In [None]:
from DataLoader import (
    config,
    loader
)

from copy import deepcopy

import pandas as pd
import numpy as np

import matplotlib.pyplot as plt
import seaborn as sns

from sklearn.preprocessing import MinMaxScaler
from sklearn.decomposition import (
    TruncatedSVD,
    PCA
)
from sklearn.metrics import (
    mean_absolute_error,
    mean_squared_error
)

import pmdarima as pm
from statsmodels.tsa.arima.model import ARIMA

Read and transfrom

In [None]:
data_path = '../data/raw/month_csv_acceleration.csv'
df = pd.read_csv(data_path, skiprows=config.COUNT_SKIP, sep=';')

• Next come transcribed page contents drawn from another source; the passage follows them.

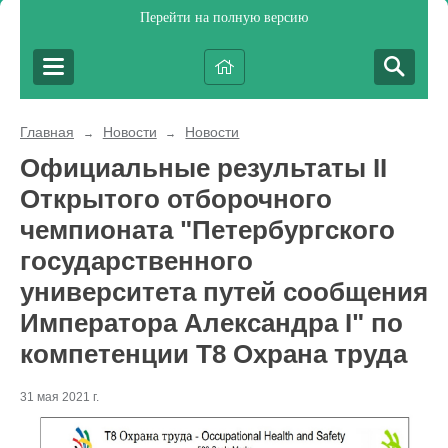
Перейти на полную версию
Главная
Новости
Новости
→
→
Официальные результаты II
Открытого отборочного
чемпионата "Петербургского
государственного
университета путей сообщения
Императора Александра I" по
компетенции Т8 Охрана труда
31 мая 2021 г.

df = loader.fill_empty(loader.transform_header(df))
splitted = loader.split(df.columns[1:])
group = loader.group(splitted, df)

TKEO: $\psi [x(n)] = x^{2} (n) - x(n + 1)x(n - 1)$

In [None]:
def tkeo_operator(data, k = 1):
    """ 
    Teager-Kaiser Energy operator
    """
    npnts = len(data[0])
    nsignals = len(data)
    filt_data = deepcopy(data)
    for i in range(nsignals):
        for n in range(k, npnts-k):
            filt_data[i][n] = data[i][n]**2-data[i][n-1]*data[i][n+1]
    return filt_data

def normilize(signal: np.ndarray):
    """
    MinMaxScaler + Teager-Kaiser Operator + Scaler
    """
    # scalers = [MinMaxScaler, StandardScaler]
    scaler = MinMaxScaler(feature_range=(0, 1))
    signal = scaler.fit_transform(signal)
    print(f'norm1 max: {signal.max()}, min: {signal.min()}')
    signal = tkeo_operator(signal)
    print(f'tkeo max: {signal.max()}, min: {signal.min()}')
    signal = scaler.fit_transform(signal)
    print(f'norm2 max: {signal.max()}, min: {signal.min()}')
    return signal


In [None]:
# len(dict['Н'][key]) // 2 - number of signals, 
# [-len(dict['Н'][key]) // 2:] - select signals
sns.lineplot(normilize(group['Н']['ПЗН'][-1].reshape(-1, 1)))
plt.title('Normilized signal')

In [None]:
tmp = pd.concat([df['date'], pd.DataFrame((normilize(group['Н']['ПЗН'][-1].reshape(-1, 1))))], axis=1)
sns.lineplot(tmp.groupby(tmp.date.dt.floor('d'))[0].mean())
# Plot params
plt.xticks(rotation=90)
plt.legend(labels=['acceleration_day'])
plt.title('Compressed by day')
# Only 28 data points

In [None]:
expanded = pd.DataFrame(tmp.groupby(tmp.date.dt.floor('h'))[0].apply(list).tolist()).ffill(axis=1)
# expanded[expanded.isna().sum(axis=1) == expanded.shape[1] - 1]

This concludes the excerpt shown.